New: Vec3 Record Loop

Which brings us to the second addition: a 100-million-iteration tail-recursive loop that carries a Vec3 record ({x, y, z: Float}) through add/scale/dot helper functions, Kit vs Zig head-to-head. This stresses record monomorphization. As of Kit 2026.7.8, all-primitive-field records pass through monomorphized functions as native structs in registers—instead of heap-allocating on every helper call.

The Results

Language Mean Time vs Fastest
Kit 128.1ms 1.00x (fastest)
Zig 132.5ms 1.03x slower

Kit actually edges out Zig here—300 million helper calls passing records with zero heap allocations.
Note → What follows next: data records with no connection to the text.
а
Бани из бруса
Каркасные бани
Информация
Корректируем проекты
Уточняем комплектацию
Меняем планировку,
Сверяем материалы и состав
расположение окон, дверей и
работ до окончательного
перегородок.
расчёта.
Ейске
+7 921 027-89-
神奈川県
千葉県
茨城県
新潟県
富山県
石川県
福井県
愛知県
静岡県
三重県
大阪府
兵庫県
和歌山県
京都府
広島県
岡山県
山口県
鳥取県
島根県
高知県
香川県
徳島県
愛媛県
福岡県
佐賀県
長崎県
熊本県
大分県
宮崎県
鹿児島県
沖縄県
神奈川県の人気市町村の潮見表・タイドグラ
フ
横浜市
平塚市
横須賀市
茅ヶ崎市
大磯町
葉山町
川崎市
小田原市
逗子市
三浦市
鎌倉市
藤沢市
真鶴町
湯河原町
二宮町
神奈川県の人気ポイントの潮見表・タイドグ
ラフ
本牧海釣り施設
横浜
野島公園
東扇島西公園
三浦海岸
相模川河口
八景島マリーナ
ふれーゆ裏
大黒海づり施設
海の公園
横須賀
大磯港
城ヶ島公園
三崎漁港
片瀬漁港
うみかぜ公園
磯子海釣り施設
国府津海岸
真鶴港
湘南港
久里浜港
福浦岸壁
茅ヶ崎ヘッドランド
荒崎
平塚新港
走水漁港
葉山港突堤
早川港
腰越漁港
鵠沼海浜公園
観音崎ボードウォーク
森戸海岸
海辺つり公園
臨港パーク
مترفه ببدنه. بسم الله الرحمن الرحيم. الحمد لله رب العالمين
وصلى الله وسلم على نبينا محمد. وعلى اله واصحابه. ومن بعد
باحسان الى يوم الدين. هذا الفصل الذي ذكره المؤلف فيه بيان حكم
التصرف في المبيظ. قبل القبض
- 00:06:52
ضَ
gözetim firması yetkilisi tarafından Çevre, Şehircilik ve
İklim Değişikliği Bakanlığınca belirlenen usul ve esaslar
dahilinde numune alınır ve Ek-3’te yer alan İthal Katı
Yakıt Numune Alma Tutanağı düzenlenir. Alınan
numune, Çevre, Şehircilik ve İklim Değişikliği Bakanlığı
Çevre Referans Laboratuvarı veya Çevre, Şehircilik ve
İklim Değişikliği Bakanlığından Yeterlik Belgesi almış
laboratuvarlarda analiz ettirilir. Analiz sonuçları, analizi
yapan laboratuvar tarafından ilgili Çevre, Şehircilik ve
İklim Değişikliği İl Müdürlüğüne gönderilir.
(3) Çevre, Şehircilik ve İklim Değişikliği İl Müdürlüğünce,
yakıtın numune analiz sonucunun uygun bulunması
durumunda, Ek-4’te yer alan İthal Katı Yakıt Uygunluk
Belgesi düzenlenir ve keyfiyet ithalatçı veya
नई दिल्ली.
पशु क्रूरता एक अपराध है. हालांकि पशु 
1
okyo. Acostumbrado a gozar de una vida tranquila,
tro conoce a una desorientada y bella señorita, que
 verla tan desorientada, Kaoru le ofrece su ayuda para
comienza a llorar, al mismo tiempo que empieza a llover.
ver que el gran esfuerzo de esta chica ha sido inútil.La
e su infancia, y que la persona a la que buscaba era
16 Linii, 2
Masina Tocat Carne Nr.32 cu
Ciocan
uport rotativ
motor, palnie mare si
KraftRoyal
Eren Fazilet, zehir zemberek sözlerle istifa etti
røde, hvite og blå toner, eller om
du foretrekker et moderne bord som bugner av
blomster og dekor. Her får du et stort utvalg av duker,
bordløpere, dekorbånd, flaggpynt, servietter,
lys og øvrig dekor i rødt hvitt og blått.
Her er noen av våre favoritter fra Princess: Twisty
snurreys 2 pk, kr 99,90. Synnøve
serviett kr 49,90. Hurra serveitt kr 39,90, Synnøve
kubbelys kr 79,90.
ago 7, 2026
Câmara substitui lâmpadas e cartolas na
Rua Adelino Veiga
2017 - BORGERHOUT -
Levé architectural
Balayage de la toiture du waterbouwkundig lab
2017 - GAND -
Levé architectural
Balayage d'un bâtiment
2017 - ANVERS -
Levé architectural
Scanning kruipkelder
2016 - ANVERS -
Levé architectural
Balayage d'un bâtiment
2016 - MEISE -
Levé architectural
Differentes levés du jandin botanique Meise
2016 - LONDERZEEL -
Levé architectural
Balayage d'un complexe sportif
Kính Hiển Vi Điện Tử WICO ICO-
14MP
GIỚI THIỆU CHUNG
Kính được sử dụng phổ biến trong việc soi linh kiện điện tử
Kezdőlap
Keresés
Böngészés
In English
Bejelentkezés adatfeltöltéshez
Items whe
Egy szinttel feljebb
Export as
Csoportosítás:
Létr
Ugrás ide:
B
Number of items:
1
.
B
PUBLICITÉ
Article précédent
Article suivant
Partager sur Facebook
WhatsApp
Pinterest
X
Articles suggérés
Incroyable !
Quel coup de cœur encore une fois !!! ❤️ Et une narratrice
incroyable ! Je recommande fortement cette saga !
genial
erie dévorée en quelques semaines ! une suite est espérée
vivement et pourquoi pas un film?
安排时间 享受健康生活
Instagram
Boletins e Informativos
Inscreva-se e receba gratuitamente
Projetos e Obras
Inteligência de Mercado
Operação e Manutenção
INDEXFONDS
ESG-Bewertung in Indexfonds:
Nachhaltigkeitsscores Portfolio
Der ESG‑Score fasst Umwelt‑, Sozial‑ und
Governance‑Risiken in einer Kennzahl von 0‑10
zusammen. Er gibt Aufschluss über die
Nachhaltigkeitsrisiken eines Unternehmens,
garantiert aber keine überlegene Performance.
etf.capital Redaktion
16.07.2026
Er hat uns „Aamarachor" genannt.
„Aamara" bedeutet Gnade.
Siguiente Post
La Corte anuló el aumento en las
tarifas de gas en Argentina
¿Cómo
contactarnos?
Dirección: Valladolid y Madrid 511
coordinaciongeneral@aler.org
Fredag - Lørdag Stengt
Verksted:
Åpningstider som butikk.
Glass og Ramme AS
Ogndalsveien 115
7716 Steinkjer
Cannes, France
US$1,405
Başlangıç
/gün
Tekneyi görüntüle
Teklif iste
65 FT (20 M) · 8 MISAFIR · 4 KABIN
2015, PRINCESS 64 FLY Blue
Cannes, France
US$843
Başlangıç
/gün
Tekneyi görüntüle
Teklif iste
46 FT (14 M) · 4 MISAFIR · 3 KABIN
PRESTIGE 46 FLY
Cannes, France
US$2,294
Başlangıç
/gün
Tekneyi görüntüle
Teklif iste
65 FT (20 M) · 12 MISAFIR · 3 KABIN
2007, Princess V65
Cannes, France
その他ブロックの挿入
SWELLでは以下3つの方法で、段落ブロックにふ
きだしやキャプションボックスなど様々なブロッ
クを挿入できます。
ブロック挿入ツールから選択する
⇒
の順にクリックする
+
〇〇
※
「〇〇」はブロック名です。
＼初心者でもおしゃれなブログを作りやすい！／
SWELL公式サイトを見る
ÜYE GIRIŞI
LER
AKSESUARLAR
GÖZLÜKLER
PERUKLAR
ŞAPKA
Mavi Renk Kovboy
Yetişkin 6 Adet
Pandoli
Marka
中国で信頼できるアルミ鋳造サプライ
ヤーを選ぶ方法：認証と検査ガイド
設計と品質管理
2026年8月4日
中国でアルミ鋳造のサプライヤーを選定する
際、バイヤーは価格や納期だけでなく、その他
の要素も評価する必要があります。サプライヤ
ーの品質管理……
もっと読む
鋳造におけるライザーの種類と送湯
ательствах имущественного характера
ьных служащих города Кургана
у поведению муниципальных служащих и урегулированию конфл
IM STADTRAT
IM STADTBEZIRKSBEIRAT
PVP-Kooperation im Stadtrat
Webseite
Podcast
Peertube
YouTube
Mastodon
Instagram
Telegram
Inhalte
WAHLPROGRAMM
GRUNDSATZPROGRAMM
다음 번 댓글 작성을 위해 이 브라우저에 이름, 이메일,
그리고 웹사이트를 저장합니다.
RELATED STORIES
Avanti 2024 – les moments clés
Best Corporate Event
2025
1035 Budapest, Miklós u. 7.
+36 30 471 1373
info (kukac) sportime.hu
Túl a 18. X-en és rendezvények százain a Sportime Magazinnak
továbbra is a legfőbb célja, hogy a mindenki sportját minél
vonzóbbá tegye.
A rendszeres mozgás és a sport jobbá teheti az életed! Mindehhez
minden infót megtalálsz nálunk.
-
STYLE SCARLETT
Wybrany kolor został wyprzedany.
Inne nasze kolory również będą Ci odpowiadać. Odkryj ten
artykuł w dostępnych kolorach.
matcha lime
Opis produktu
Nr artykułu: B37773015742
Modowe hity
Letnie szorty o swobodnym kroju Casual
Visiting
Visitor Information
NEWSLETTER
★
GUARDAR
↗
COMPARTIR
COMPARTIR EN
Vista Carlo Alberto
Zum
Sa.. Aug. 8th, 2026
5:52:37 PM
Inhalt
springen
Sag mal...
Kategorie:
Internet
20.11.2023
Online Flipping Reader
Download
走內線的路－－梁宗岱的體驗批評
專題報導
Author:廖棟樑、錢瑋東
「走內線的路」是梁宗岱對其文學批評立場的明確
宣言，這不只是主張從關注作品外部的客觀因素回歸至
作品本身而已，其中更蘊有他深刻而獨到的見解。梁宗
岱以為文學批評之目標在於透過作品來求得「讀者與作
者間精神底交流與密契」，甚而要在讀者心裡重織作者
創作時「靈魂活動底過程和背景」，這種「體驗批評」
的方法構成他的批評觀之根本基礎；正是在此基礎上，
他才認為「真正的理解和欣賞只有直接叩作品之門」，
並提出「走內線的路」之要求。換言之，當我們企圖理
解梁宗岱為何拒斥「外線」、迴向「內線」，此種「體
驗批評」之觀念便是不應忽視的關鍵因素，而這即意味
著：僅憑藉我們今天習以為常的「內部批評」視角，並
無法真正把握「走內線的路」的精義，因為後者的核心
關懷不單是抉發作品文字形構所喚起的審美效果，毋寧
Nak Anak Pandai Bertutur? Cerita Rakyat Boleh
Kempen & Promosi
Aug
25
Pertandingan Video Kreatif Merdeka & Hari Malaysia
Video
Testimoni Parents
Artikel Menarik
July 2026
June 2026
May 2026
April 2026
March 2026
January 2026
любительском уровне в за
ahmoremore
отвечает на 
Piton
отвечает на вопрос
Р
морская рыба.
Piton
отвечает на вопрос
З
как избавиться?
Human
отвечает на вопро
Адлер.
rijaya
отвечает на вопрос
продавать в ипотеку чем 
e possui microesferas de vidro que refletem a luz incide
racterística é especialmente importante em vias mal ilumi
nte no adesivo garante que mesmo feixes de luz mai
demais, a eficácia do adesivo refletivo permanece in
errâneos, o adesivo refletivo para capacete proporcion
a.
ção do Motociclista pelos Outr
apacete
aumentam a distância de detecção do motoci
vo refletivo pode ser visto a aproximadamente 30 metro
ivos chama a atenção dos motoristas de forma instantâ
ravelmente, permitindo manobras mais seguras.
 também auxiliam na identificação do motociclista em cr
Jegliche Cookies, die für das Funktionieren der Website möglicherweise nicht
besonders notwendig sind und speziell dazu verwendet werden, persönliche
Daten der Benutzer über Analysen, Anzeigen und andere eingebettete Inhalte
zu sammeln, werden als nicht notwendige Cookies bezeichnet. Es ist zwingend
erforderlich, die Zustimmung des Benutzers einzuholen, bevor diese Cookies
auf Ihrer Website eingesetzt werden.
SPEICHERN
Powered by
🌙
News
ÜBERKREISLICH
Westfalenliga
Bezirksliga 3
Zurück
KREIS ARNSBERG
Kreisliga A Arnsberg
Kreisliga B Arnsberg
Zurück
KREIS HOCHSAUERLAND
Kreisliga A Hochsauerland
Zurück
When the unboxing optimization applies, Kit's functional record code runs at native struct speed. The ray tracer above shows what happens on paths where it doesn't yet apply; this benchmark shows where it's headed.

New: FFI

The final addition calls C's sqrt() 100 million times, accumulating the result, to measure foreign function interface overhead—Kit vs Zig, Go, and Rust.

The Results

Language Mean Time vs Fastest
Rust 39.7ms 1.00x (fastest)
Zig 39.8ms 1.00x
Go 1.807s 45.49x slower
Kit 1.976s 49.74x slower

An asterisk on this one: Zig and Rust recognize the libc sqrt call and lower it to a native instruction, so they're measuring effectively zero per-call overhead rather than a real FFI boundary. Go (via cgo) and Kit both pay a genuine boundary cost on every call, and Kit lands right alongside Go— about 18–20 nanoseconds per foreign call. Reasonable company to keep, with room to improve.

Key Takeaways

  • Kit is still fast, but the field moved. On the new machine and newer toolchains, Kit slipped from first to third on fib(45) as Nim and V surged, though it still edges out Rust, Zig, and Go on recursion.
  • Record unboxing is a big deal. On the new vec3 benchmark, Kit's monomorphized record code beats Zig outright—proof that functional records can run at native struct speed.
  • We know where the work is. The ray tracer (20x behind Zig) and per-call FFI overhead are Kit's clearest optimization targets, and having them in the suite means every future release gets measured against them.
  • 140 releases since tagging began in March. The January benchmark ran on a pre-release compiler with no version tags at all. The pace hasn't slowed, and neither have the benchmarks—we'll keep re-running them as Kit evolves.

Try It Yourself

Want to run these benchmarks on your own hardware? Clone the repository and give it a spin:

jj git clone https://gitlab.com/kit-lang/kit-benchmarks.git
cd kit-benchmarks
./install.sh
./run-benchmarks.sh

We'd love to hear your results, especially on different hardware configurations. Share them with us on @KitLangOrg or @Kit_Lang, or open an issue in the repository.

Updated July 10, 2026: an earlier version of this post said Kit "roughly doubled its fib(45) speed since January" and credited compiler work. As a reader pointed out, every language sped up by a similar or larger factor on the new machine, so the improvement is attributable to the hardware, not the compiler. The wording has been corrected; the tables and rankings are unchanged.